:: Exercise directions ::
Write how many lines in the records below include the string "viewBox". No other text should be given.

###

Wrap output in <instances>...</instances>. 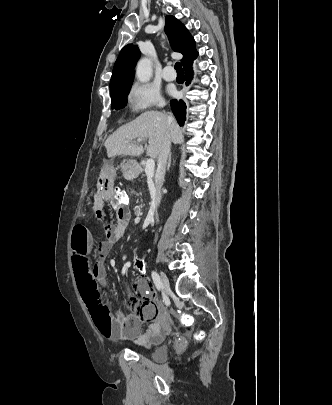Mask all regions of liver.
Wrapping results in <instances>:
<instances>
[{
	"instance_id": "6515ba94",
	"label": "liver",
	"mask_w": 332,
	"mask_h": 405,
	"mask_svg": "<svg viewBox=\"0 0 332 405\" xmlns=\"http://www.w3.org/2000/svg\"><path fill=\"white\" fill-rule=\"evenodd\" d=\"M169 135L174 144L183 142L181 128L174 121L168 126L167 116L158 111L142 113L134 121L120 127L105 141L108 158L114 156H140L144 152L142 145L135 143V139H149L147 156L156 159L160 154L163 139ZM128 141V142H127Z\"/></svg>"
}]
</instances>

###

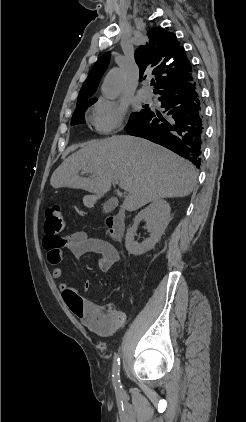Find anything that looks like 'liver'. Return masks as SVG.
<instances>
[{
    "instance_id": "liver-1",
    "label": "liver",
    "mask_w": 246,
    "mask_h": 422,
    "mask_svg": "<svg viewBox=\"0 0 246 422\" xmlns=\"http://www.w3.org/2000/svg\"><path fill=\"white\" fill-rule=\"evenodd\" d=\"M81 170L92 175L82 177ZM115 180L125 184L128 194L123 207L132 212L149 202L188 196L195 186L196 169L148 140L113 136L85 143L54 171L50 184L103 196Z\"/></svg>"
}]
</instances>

###

:: Response area ::
2